Skeleton Puss in Boots. GAME: Stomp the Ogre. In the story, Puss convinces an ogre to turn into a mouse, then Puss eats him up. So get marshmallow mice or make your own candy mice, and tell everyone the story. Throw the ogre/mice on the ground and stomp them. Make sure you can clean up afterwards. The oldest son got the mill, the second son got the donkey,and the youngest son got Puss. Maybe a crazed donkey comes to attack, or get a millstone and people take turns wearing it, like the ticking bomb game. 
Cinderella -- except she's burned because playing in the cinders isn't good when your dress is flammable.
Cinderella -- the mice that got turned to footmen are eating somebody whose bloody, unrecognizable corpse is sticking out of the rotting pumpkin coach. Game: Try on the glass slipper. 
Goldilocks: Have three insane bears with body parts including golden hair, in their mouths. The game should involve beds, bowls of porrige or sitting in chairs. Maybe musical chairs?
Rapunzel or Rumpelstiltskin -- someone strangled with a rope of gold Either it's Rapunzel's hair, or the straw that got spun into gold. 
Rumpelstiltskin game: Guess everyone's middle name? Get a garden gnome, name it and put the name in a sealed envelope. Guess the gnomes name.
Or, the prince from Rapunzel, eyes poked out and face all bloody from the thorns he fell into. Game: Stick the Thorns in the Princes Eyes -- like Pin the Tail on the Donkey. Everyone gets two thorns and two chances to blind the prince. Or, Climb Rapunzel's Hair. Hang a yellow rope ladder from a tree branch. Put a prize on the branch.
Red Riding Hood is a Vampire or Werewolf. Or, have somebody in a wolf costume with his gut torn open, and one can see Grandma parts or Red Riding Hood parts (in many versions, she gets eaten too). The huntsman is crazed, and running around with a bloody axe.
Game: Cut out wolf paw prints and tape them to the ceiling in a pathway. People are given a mirror, and they have to follow the path by looking only in the mirror. This is more an activity than a game.
101 Dalmations -- have a pile of skinned puppies and Cruella is there wearing the coat! GAME: How Many Skinned Puppies Does It Take to Make A Coat? (you can actually get a fairly good answer by asking a furrier how many foxes it takes to make a coat, I bet). Alternatiave game: Have a jar full of bloody Beanie Baby puppies and Guess The Dead Puppies in the Jar. Um, you know what music goes with this game, right?
Jack and the Beanstalk: Bake bone-shaped bread, or wrap dough around large bones (? maybenot) and bake them -- I'll grind his bones to make my bread. Also, Magic Bean Dip. Game could be about beans, or beanstalks and leaves. Get some rope, attach some fake leaves, and throw it up,trying to hook on a ceiling hook (Grow a Magic Beanstalk Game). Gift basket: Chili fixins. With magic beans.
Jars with children's story things in them. The game is Guess the Fairy Tale or Children's Story. Possible items: Three Bears in a jar. Golden Hair in a jar (goldilocks or rapunzel). Cat litter (puss in boots). Beans. Mouse in tea (Alice in Wonderland). Horse head in a jar (Misty of Chincoteague, Black Beauty, anything with horses). 

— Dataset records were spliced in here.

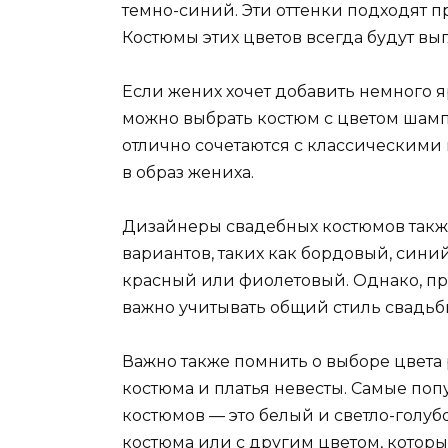
темно-синий. Эти оттенки подходят п
Костюмы этих цветов всегда будут выг
Если жених хочет добавить немного я
можно выбрать костюм с цветом шамп
отлично сочетаются с классическими
в образ жениха.
Дизайнеры свадебных костюмов такж
вариантов, таких как бордовый, синий
красный или фиолетовый. Однако, п
важно учитывать общий стиль свадьбы
Важно также помнить о выборе цвета 
костюма и платья невесты. Самые по
костюмов — это белый и светло-голуб
костюма или с другим цветом, котор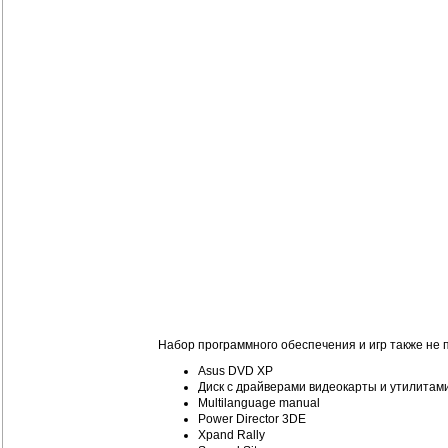
Набор программного обеспечения и игр также не п
Asus DVD XP
Диск с драйверами видеокарты и утилитами
Multilanguage manual
Power Director 3DE
Xpand Rally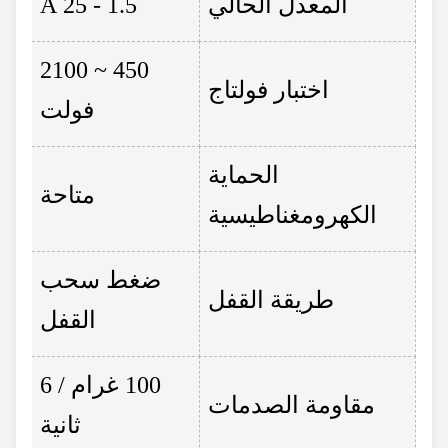
المعدل الحالي
1.5 - 25 A
450 ~ 2100
اختبار فولتاج
فولت
الحماية
متاحة
الكهرومغناطيسية
ضغط سحب
طريقة القفل
القفل
100 غرام / 6
مقاومة الصدمات
ثانية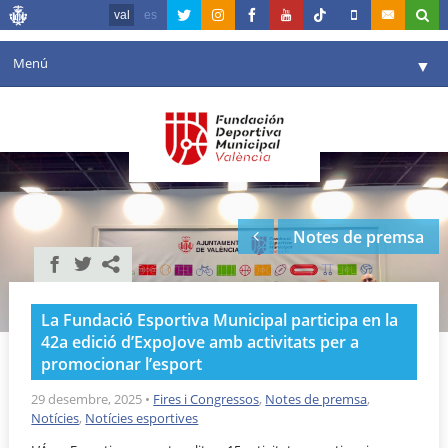
val
es
Menú
▼
La fundació
▼
Agenda
Instal·lacions
▼
Notes de premsa
Comunicació
▼
València en esport
▼
La Fundació Esportiva Municipal participa en la
Portal de Transparència
42a edició d’ExpoJove amb activitats per a
promocionar l’esport
Reserves
▼
29 desembre, 2025
•
Fires i Congressos
,
Notes de premsa
,
Notícies
,
Notícies esportives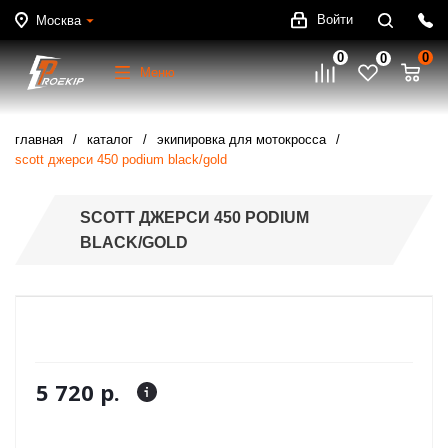
Войти
Москва
0
0
0
Меню
главная
каталог
экипировка для мотокросса
scott джерси 450 podium black/gold
SCOTT ДЖЕРСИ 450 PODIUM
BLACK/GOLD
5 720 р.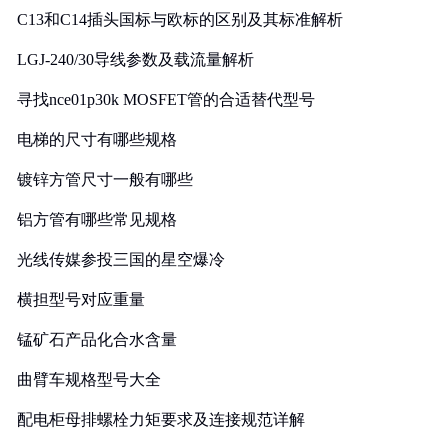
C13和C14插头国标与欧标的区别及其标准解析
LGJ-240/30导线参数及载流量解析
寻找nce01p30k MOSFET管的合适替代型号
电梯的尺寸有哪些规格
镀锌方管尺寸一般有哪些
铝方管有哪些常见规格
光线传媒参投三国的星空爆冷
横担型号对应重量
锰矿石产品化合水含量
曲臂车规格型号大全
配电柜母排螺栓力矩要求及连接规范详解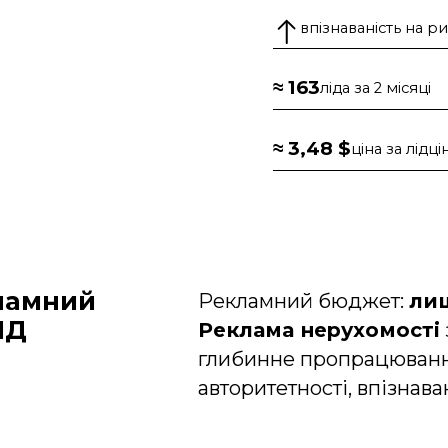
впізнаваність на р
≈ 163
ліда за 2 місяці
≈ 3,48 $
ціна за лідці
ламний
Рекламний бюджет:
ли
ІД
Реклама нерухомості
глибинне пропрацюванн
авторитетності, впізнаван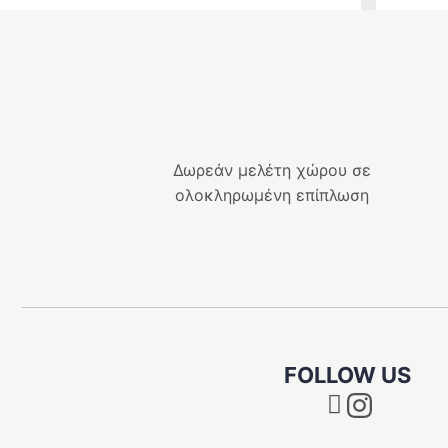
Δωρεάν μελέτη χώρου σε
ολοκληρωμένη επίπλωση
FOLLOW US
Instagram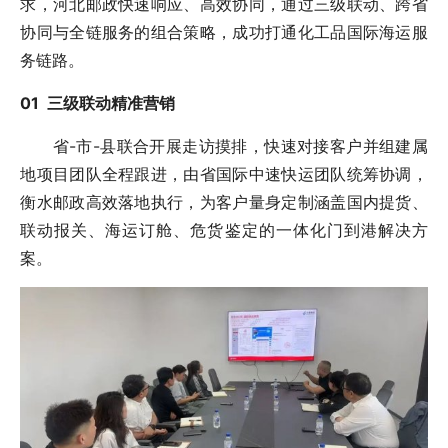
求，河北邮政快速响应、高效协同，通过三级联动、跨省
协同与全链服务的组合策略，成功打通化工品国际海运服
务链路。
0
1 三级联动精准营销
省-市-县联合开展走访摸排，快速对接客户并组建属
地项目团队全程跟进，由省国际中速快运团队统筹协调，
衡水邮政高效落地执行，为客户量身定制涵盖国内提货、
联动报关、海运订舱、危货鉴定的一体化门到港解决方
案。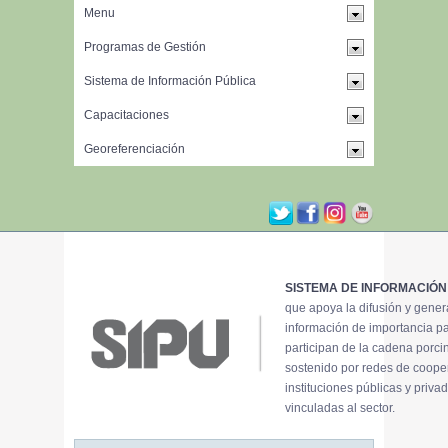
SISTEMA DE INFORMACIÓN
que apoya la difusión y gene
información de importancia p
participan de la cadena porci
sostenido por redes de coope
instituciones públicas y priva
vinculadas al sector.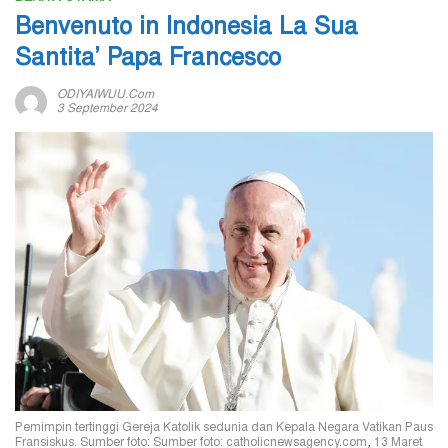
Benvenuto in Indonesia La Sua
Santita’ Papa Francesco
ODIYAIWUU.com
3 September 2024
Pemimpin tertinggi Gereja Katolik sedunia dan Kepala Negara Vatikan Paus
Fransiskus. Sumber foto: Sumber foto: catholicnewsagency.com, 13 Maret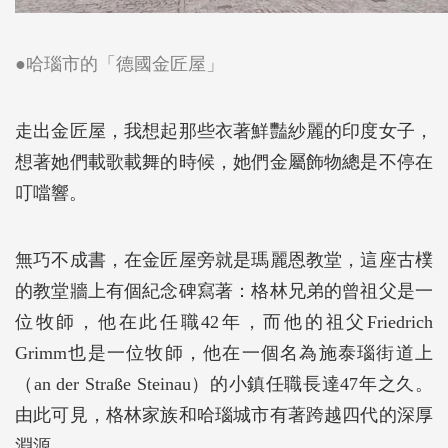
●哈瑙市的「德國金匠屋」
走出金匠屋，我想起那些衣著鮮豔紗麗的印度女子，
想著她們載歌載舞的時候，她們金屬飾物總是不停在
叮噹響。
無巧不成書，在金匠屋旁就是瑪麗恩教堂，這座古樸
的教堂牆上有個紀念碑寫著：格林兄弟的曾祖父是一
位牧師，他在此任職42年，而他的祖父Friedrich
Grimm也是一位牧師，他在一個名為施泰瑙街道上
（an der Straße Steinau）的小鎮任職長達47年之久。
由此可見，格林家族和哈瑙城市有著跨越四代的深厚
淵源。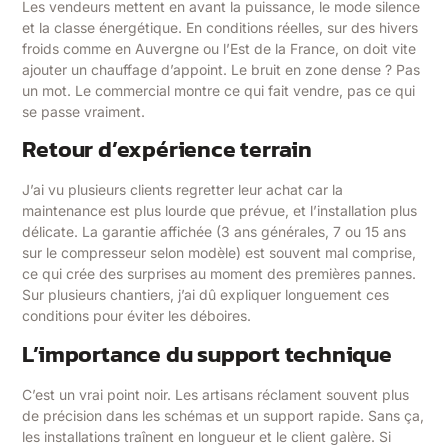
Les vendeurs mettent en avant la puissance, le mode silence
et la classe énergétique. En conditions réelles, sur des hivers
froids comme en Auvergne ou l’Est de la France, on doit vite
ajouter un chauffage d’appoint. Le bruit en zone dense ? Pas
un mot. Le commercial montre ce qui fait vendre, pas ce qui
se passe vraiment.
Retour d’expérience terrain
J’ai vu plusieurs clients regretter leur achat car la
maintenance est plus lourde que prévue, et l’installation plus
délicate. La garantie affichée (3 ans générales, 7 ou 15 ans
sur le compresseur selon modèle) est souvent mal comprise,
ce qui crée des surprises au moment des premières pannes.
Sur plusieurs chantiers, j’ai dû expliquer longuement ces
conditions pour éviter les déboires.
L’importance du support technique
C’est un vrai point noir. Les artisans réclament souvent plus
de précision dans les schémas et un support rapide. Sans ça,
les installations traînent en longueur et le client galère. Si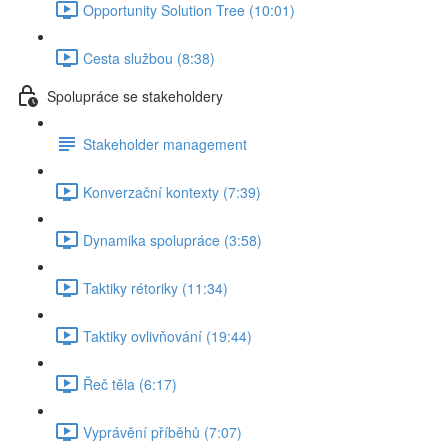
Opportunity Solution Tree (10:01)
Cesta službou (8:38)
Spolupráce se stakeholdery
Stakeholder management
Konverzační kontexty (7:39)
Dynamika spolupráce (3:58)
Taktiky rétoriky (11:34)
Taktiky ovlivňování (19:44)
Řeč těla (6:17)
Vyprávění příběhů (7:07)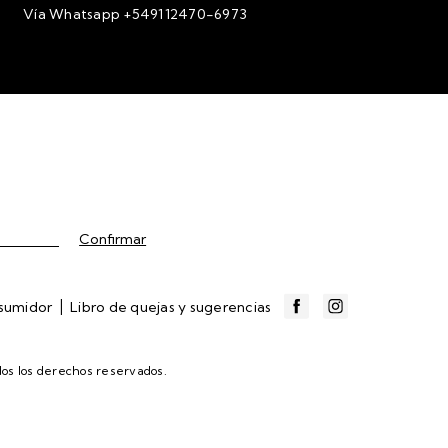
Vía Whatsapp +549112470-6973
|
nsumidor
Libro de quejas y sugerencias
os los derechos reservados.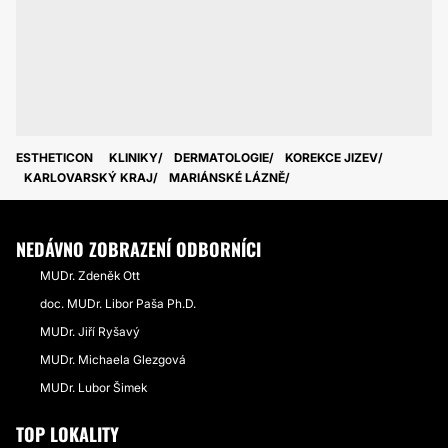
ESTHETICON
KLINIKY
DERMATOLOGIE
KOREKCE JIZEV
KARLOVARSKÝ KRAJ
MARIÁNSKÉ LÁZNĚ
NEDÁVNO ZOBRAZENÍ ODBORNÍCI
MUDr. Zdeněk Ott
doc. MUDr. Libor Paša Ph.D.
MUDr. Jiří Ryšavý
MUDr. Michaela Glezgová
MUDr. Lubor Šimek
TOP LOKALITY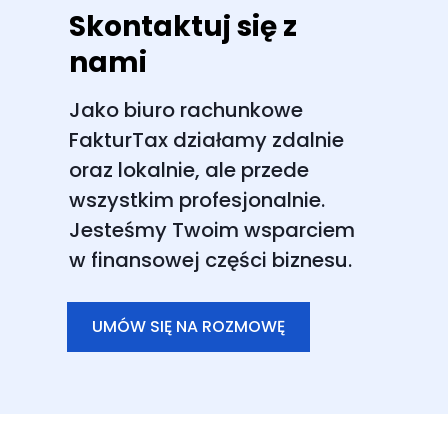
Skontaktuj się z
nami
Jako biuro rachunkowe
FakturTax działamy zdalnie
oraz lokalnie, ale przede
wszystkim profesjonalnie.
Jesteśmy Twoim wsparciem
w finansowej części biznesu.
UMÓW SIĘ NA ROZMOWĘ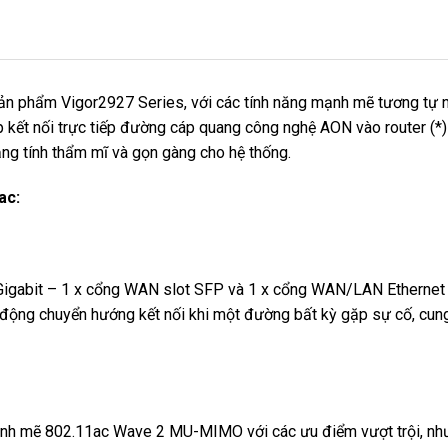
n phẩm Vigor2927 Series, với các tính năng mạnh mẽ tương tự n
 kết nối trực tiếp đường cáp quang công nghệ AON vào router (*)
 tăng tính thẩm mĩ và gọn gàng cho hệ thống.
ac:
igabit – 1 x cổng WAN slot SFP và 1 x cổng WAN/LAN Ethernet 
tự động chuyển hướng kết nối khi một đường bất kỳ gặp sự cố, cung
mạnh mẽ 802.11ac Wave 2 MU-MIMO với các ưu điểm vượt trội, nh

Now I have to go read Grimms and LaFontaine again.


----------



## Seante (Sep 27, 2010)

Those ideas are so great!!!! Thank you so much.


----------



## Seante (Sep 27, 2010)

Any other gift basket ideas? How about invitations....I want to give invitations that have something included with them ( like a toy or something) I dunno.


----------



## peeweepinson (Aug 18, 2003)

Try these links:

http://www.halloweenforum.com/party...sted-fairy-tale-menu-need-help-ideas-pls.html

http://www.halloweenforum.com/party...rty-decoration-plans-twisted-fairy-tales.html

http://www.halloweenforum.com/party-ideas-experiences-recipes/91005-scary-tales-party.html

http://www.halloweenforum.com/general-halloween/75610-scare-tactic-ideas-needed.html


----------



## diajoh (Sep 25, 2010)

Gift basket ideas:
Wizard of Oz: A yellow brick (yellow sponge, preferably bath); Emerald City Cleansing Foam (any green liquid soap with the label removed. make your own label to go over it. Or, get a clear glass jar, label it, and then pour green liquid soap,even Palmolive, into it). Flying Monkey (sock monkey with wings), Make Your Own Tin Man kit (tin foil and duct tape in a paper bag).
Alice: Jar of really nice jam (not your regular stuff. Find a ball-shaped jar of jam in a good shop), tea, cookies shaped like spades, hearts, diamonds and clubs, or like playing cards. A deck of cards. Magic Mushrooms (um, could be a notebook with a mushroom motif, a bag of dehydrated mushrooms, etc. Does not have to be psychodelic). A caterpillar stuffed animal. A rabbit's foot key ring. A dodo egg (big fake egg you can buy now. Fill it with prizes). Smoked oysters (keep them away from the walrus!). A walrus mask (I found directions to one of these today, but can't remember where!). A single red rose. Or white one, with a small tube or pot of red paint and a brush.
Cinderella: Mice from the pet store. Or, go to the dump and get a bunch of computer mice. Clean them up and put them inside a small pumpkin. A magic wand. Pumpkijn bread. A Prince CD. 
Snow White: seven garden gnomes or Wishnicks (they call them something else these days). Apples or ap ple butter and a little spreader, a hand-painted mirror: pick it up at a yard sale and do a nice paint job on it. Maybe cover the handle and back with Fimo or feathers and beads. A comb and brush set.


----------



## BunnyMummy (Jan 6, 2011)

If you do the bloody bunnies thing, don't let me know or share pictures...


----------



## Seante (Sep 27, 2010)

I bought my bunny last night LOL Going to decapitate it, remove the stuffing and then fill it with great stuff foam and then make some great stuff intestines and guts and then have it to where when you hold the bunnies ears, its stretched and dangling by its guts in the middle... LOL And it will show where I "sliced" it open. LOL


----------



## BunnyMummy (Jan 6, 2011)

^ That's disgusting... but I guess funny in a small way.


----------



## Seante (Sep 27, 2010)

Well when you are Evil Alice LOL in a world of demented fairy tales, nursery rhymes and stories....disgusting is a MUST haha.


----------



## PoisonApple (May 21, 2010)

I think musical chairs would fit really well with The Mad Tea Party. You know, "Trade Places!" "No Room, No Room!". 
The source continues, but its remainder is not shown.